Pas de signes religieux à l'école, pas de prosélytisme en classe : la France affiche à partir de lundi dans ses écoles publiques une «charte de la laïcité», dans un pays tourmenté depuis des décennies par la place des religions au sein de la République, et où des millions de musulmans se sentent souvent montrés du doigt.

Port du voile islamique à l'école, voire de la kippa, de l'étoile de David ou de la croix, absence des élèves les jours de ramadan, de l'Aïd ou de shabbat, choc entre l'enseignement des théories de l'évolution des espèces et les croyances sur l'origine divine de la vie sur terre... : ces questions affleurent régulièrement dans le débat alors que l'islam est devenu la deuxième religion en France, «fille aînée de l'Église».

La laïcité est «un combat non pas pour opposer les uns et les autres, mais un combat contre ceux qui veulent opposer les uns et les autres», a affirmé lundi le ministre de l'Éducation Vincent Peillon, en installant la première charte de la laïcité dans une école en région parisienne.

La Charte, qui a une valeur symbolique et non juridique, rappelle en quinze points les principes fondamentaux de la loi de 1905 selon laquelle «la République laïque organise la séparation des religions et de l'État. L'État est neutre à l'égard des convictions religieuses ou spirituelles».
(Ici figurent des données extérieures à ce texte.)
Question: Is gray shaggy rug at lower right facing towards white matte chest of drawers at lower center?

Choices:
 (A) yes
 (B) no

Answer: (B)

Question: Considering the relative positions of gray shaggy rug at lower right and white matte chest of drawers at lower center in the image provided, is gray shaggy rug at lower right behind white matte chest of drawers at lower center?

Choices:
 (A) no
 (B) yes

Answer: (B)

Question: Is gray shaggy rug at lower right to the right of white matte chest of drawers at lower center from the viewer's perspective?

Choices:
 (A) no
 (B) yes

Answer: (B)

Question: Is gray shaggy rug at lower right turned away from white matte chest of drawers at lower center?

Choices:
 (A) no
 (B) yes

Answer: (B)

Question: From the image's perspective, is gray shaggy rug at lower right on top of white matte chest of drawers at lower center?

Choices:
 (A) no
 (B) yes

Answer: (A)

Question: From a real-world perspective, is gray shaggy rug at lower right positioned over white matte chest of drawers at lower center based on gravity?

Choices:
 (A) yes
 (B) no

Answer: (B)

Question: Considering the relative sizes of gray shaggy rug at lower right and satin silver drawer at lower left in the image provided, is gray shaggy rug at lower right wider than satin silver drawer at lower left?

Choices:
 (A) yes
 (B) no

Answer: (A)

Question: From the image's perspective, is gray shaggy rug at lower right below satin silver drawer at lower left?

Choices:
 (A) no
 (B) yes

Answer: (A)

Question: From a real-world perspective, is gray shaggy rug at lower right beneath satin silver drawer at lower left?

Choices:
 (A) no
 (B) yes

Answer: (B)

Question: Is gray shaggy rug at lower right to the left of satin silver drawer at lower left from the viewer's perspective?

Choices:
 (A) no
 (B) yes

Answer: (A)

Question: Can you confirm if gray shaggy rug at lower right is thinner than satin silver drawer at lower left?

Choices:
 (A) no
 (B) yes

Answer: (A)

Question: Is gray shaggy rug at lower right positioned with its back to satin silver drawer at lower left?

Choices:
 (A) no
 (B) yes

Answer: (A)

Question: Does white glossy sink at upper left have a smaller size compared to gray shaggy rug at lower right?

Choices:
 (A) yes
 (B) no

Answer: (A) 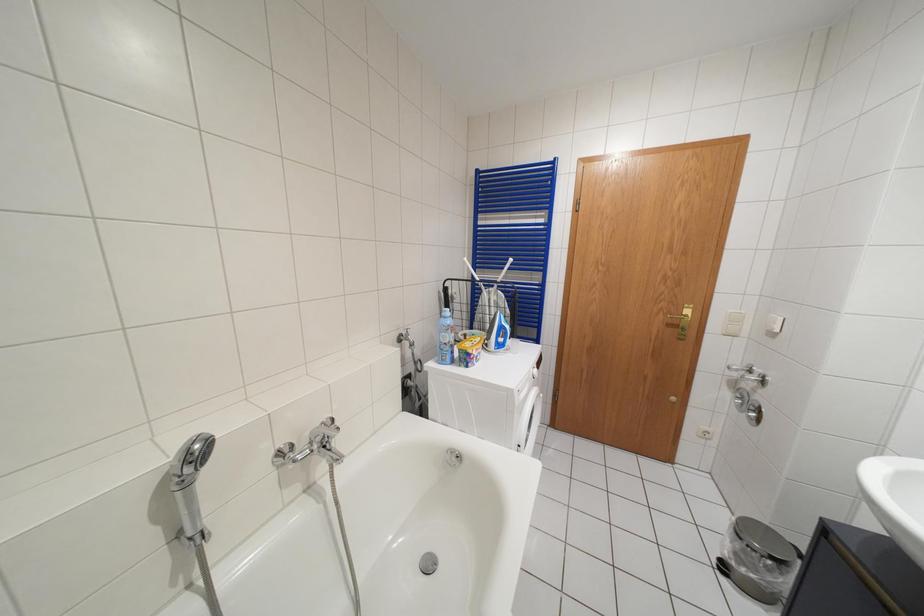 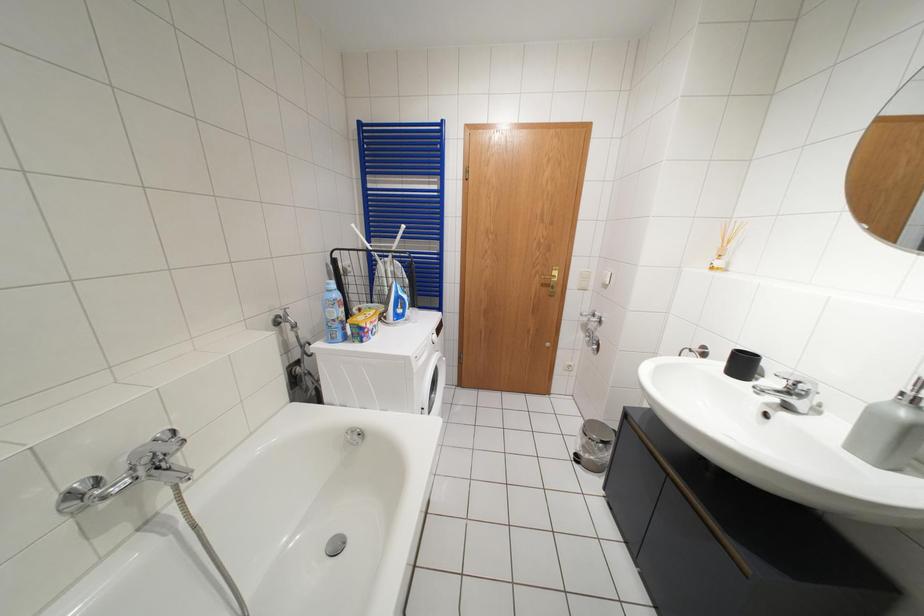 Question: What movement of the cameraman would produce the second image?

Choices:
 (A) Left
 (B) Right
 (C) Forward
 (D) Backward

Answer: (B) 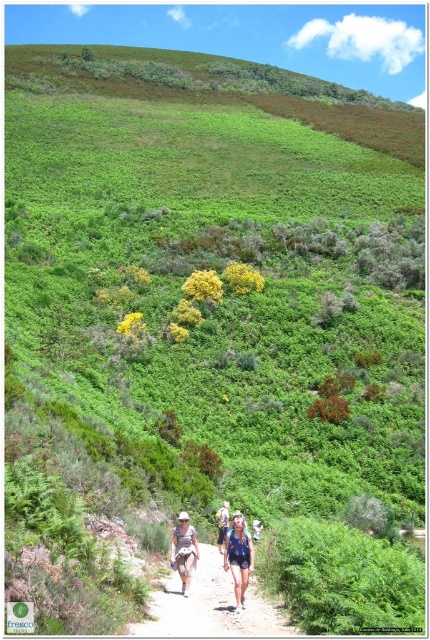 Can you confirm if brown dirt path at center is bigger than camouflage fabric shorts at center?

Correct, brown dirt path at center is larger in size than camouflage fabric shorts at center.

Is brown dirt path at center thinner than camouflage fabric shorts at center?

No.

Locate an element on the screen. Image resolution: width=430 pixels, height=640 pixels. brown dirt path at center is located at coordinates (208, 605).

Which is below, camouflage fabric shorts at center or blue denim shorts at center?

Positioned lower is blue denim shorts at center.

Who is more distant from viewer, (192, 556) or (224, 532)?

The point (224, 532) is behind.

Is point (193, 528) closer to viewer compared to point (218, 522)?

That is False.

The height and width of the screenshot is (640, 430). I want to click on camouflage fabric shorts at center, so click(184, 550).

Does brown dirt path at center have a larger size compared to denim shorts at center?

No, brown dirt path at center is not bigger than denim shorts at center.

Is brown dirt path at center in front of denim shorts at center?

Yes, it is.

Find the location of `brown dirt path at center`. brown dirt path at center is located at coordinates pos(208,605). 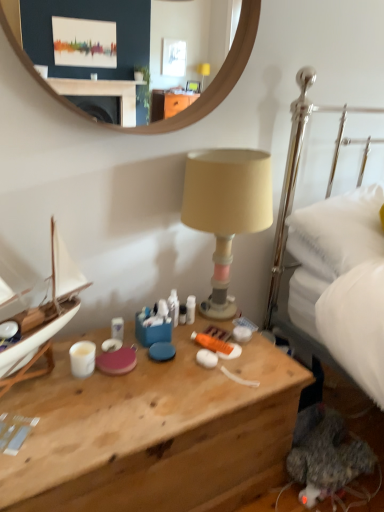 Question: Is beige fabric lampshade at center located outside wooden desk at center?

Choices:
 (A) yes
 (B) no

Answer: (A)

Question: Can wooden desk at center be found inside beige fabric lampshade at center?

Choices:
 (A) yes
 (B) no

Answer: (B)

Question: Is beige fabric lampshade at center next to wooden desk at center and touching it?

Choices:
 (A) no
 (B) yes

Answer: (A)

Question: Is beige fabric lampshade at center to the left of wooden desk at center from the viewer's perspective?

Choices:
 (A) yes
 (B) no

Answer: (B)

Question: Can you confirm if beige fabric lampshade at center is taller than wooden desk at center?

Choices:
 (A) yes
 (B) no

Answer: (A)

Question: From the image's perspective, is beige fabric lampshade at center beneath wooden desk at center?

Choices:
 (A) yes
 (B) no

Answer: (B)

Question: Considering the relative sizes of white soft pillow at right and white glossy coffee cup at lower left in the image provided, is white soft pillow at right wider than white glossy coffee cup at lower left?

Choices:
 (A) yes
 (B) no

Answer: (A)

Question: Is white soft pillow at right completely or partially outside of white glossy coffee cup at lower left?

Choices:
 (A) no
 (B) yes

Answer: (B)

Question: Considering the relative sizes of white soft pillow at right and white glossy coffee cup at lower left in the image provided, is white soft pillow at right taller than white glossy coffee cup at lower left?

Choices:
 (A) no
 (B) yes

Answer: (B)

Question: Is white soft pillow at right to the right of white glossy coffee cup at lower left from the viewer's perspective?

Choices:
 (A) yes
 (B) no

Answer: (A)

Question: Is white soft pillow at right further to the viewer compared to white glossy coffee cup at lower left?

Choices:
 (A) yes
 (B) no

Answer: (A)

Question: Can you confirm if white soft pillow at right is shorter than white glossy coffee cup at lower left?

Choices:
 (A) no
 (B) yes

Answer: (A)

Question: Is wooden desk at center bigger than white glossy coffee cup at lower left?

Choices:
 (A) no
 (B) yes

Answer: (B) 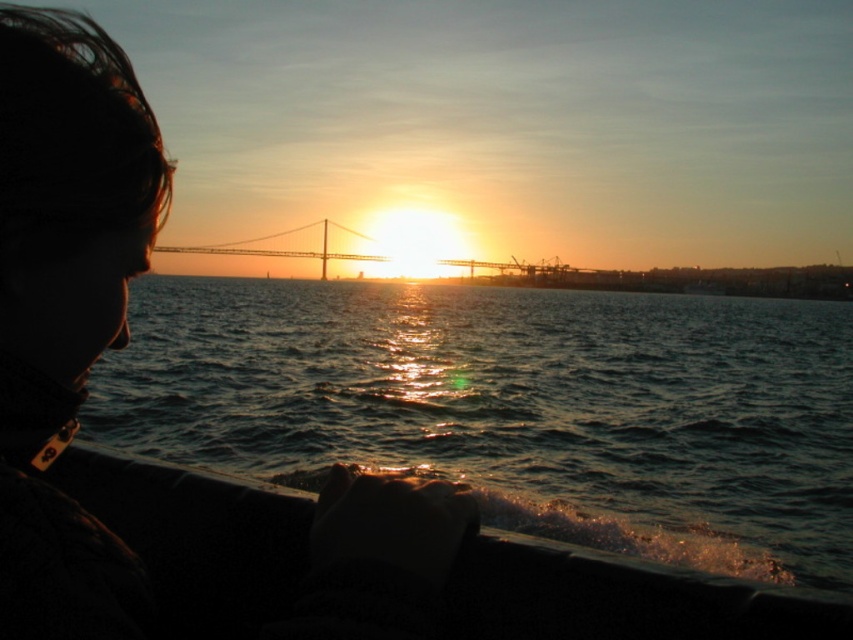 You are on a boat watching the sunset. You notice a point labeled as point (515, 406) in the image. Based on the scene description, what does this point most likely represent?

The point (515, 406) corresponds to glistening water at lower center.

In the scene shown: You are on a boat and want to take a photo of the glistening water at lower center and the metallic bridge at center. Which object appears closer to the camera in the photo?

The glistening water at lower center appears closer to the camera because it is shorter than the metallic bridge at center, making it seem nearer in the image.

You are on a boat watching the sunset and want to take a photo. There are two points in the scene marked as point 1 and point 2. Point 1 is at coordinates point (312, 285) and point 2 is at point (206, 244). Which point is closer to your camera lens?

Point 1 is closer to the camera lens because the description states that point (312, 285) is closer to the camera than point (206, 244). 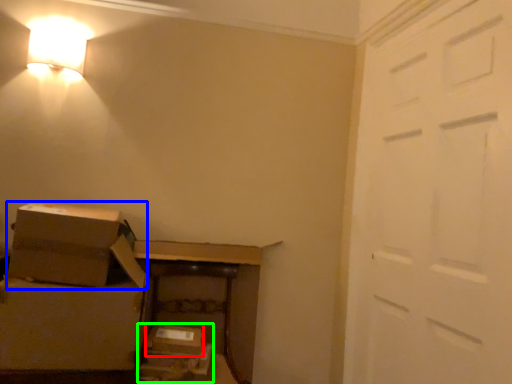 Question: Which object is positioned closest to storage box (highlighted by a red box)? Select from box (highlighted by a blue box) and storage box (highlighted by a green box).

Choices:
 (A) box
 (B) storage box

Answer: (B) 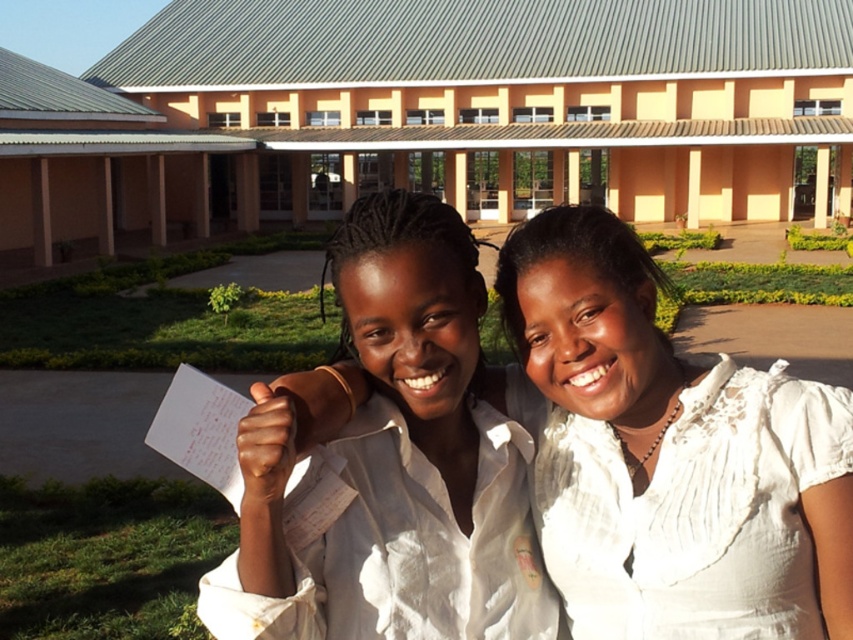 In the scene shown: You are a photographer taking a photo of two people wearing white cotton shirt at center and white pleated dress at center. Which one is positioned to the left?

The white cotton shirt at center is positioned to the left of the white pleated dress at center.

You are standing in front of the modern building and see the point marked at coordinates [395,461]. Which object is this point located on?

The point marked at coordinates [395,461] is located on the white cotton shirt at center. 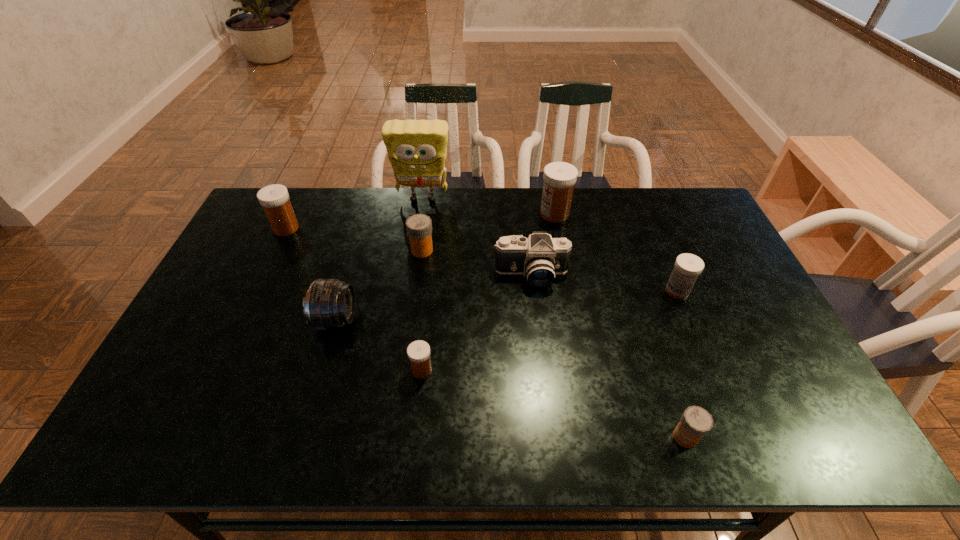 Locate an element on the screen. The height and width of the screenshot is (540, 960). object that is at the far left corner is located at coordinates (274, 199).

The image size is (960, 540). In the image, there is a desktop. Identify the location of vacant space at the far edge. (453, 217).

The image size is (960, 540). I want to click on blank space at the near edge, so click(x=543, y=436).

The height and width of the screenshot is (540, 960). What are the coordinates of `vacant space at the left edge of the desktop` in the screenshot? It's located at (195, 317).

At what (x,y) coordinates should I click in order to perform the action: click on free space at the right edge of the desktop. Please return your answer as a coordinate pair (x, y). Looking at the image, I should click on (705, 230).

The height and width of the screenshot is (540, 960). I want to click on vacant point at the far right corner, so click(x=698, y=221).

Identify the location of vacant point located between the third white medicine from right to left and the farther orange medicine. This screenshot has height=540, width=960. (422, 310).

Locate an element on the screen. The height and width of the screenshot is (540, 960). empty space that is in between the eighth shortest object and the rightmost object is located at coordinates pyautogui.click(x=616, y=253).

The image size is (960, 540). Identify the location of free space between the camera and the fourth farthest medicine. (604, 283).

Image resolution: width=960 pixels, height=540 pixels. What are the coordinates of `free point between the eighth farthest object and the telephoto lens` in the screenshot? It's located at (379, 345).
La Charte reprend aussi une loi de 2004 qui interdit «le port de signes ou tenues par lesquels les élèves manifestent ostensiblement une appartenance religieuse».

Le 4 décembre 2012, le Comité des droits de l'homme de l'ONU avait demandé à la France de réviser cette loi, après avoir été saisi de l'exclusion d'un lycéen portant... un turban sikh.

Adoptée à l'unanimité, cette loi voulait mettre fin à quinze ans de débats passionnés. Dès 1989, trois collégiennes avaient été exclues d'un établissement à Creil (nord) parce qu'elles refusaient d'enlever leur foulard en classe. L'affaire avait pris une dimension nationale.

«Aucun élève ne peut invoquer une conviction religieuse ou politique pour contester à un enseignant le droit de traiter une question au programme», précise encore la charte.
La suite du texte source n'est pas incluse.